Exercise instructions
Set down the entries below exactly; drop the pictures.

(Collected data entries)
*** Block opens ***

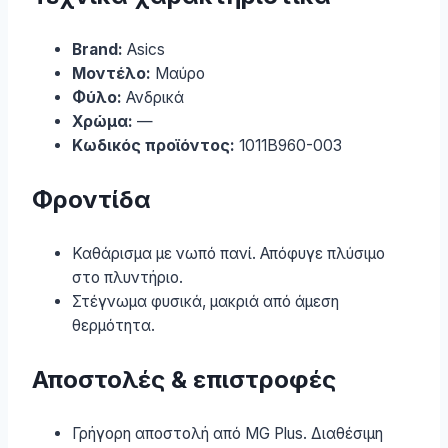
Brand:
Asics
Μοντέλο:
Μαύρο
Φύλο:
Ανδρικά
Χρώμα:
—
Κωδικός προϊόντος:
1011B960-003
Φροντίδα
Καθάρισμα με νωπό πανί. Απόφυγε πλύσιμο
στο πλυντήριο.
Στέγνωμα φυσικά, μακριά από άμεση
θερμότητα.
Αποστολές & επιστροφές
Γρήγορη αποστολή από MG Plus. Διαθέσιμη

*** Block closes ***

Answer section
Brand:
Asics
Μοντέλο:
Μαύρο
Φύλο:
Ανδρικά
Χρώμα:
—
Κωδικός προϊόντος:
1011B960-003
Φροντίδα
Καθάρισμα με νωπό πανί. Απόφυγε πλύσιμο
στο πλυντήριο.
Στέγνωμα φυσικά, μακριά από άμεση
θερμότητα.
Αποστολές & επιστροφές
Γρήγορη αποστολή από MG Plus. Διαθέσιμη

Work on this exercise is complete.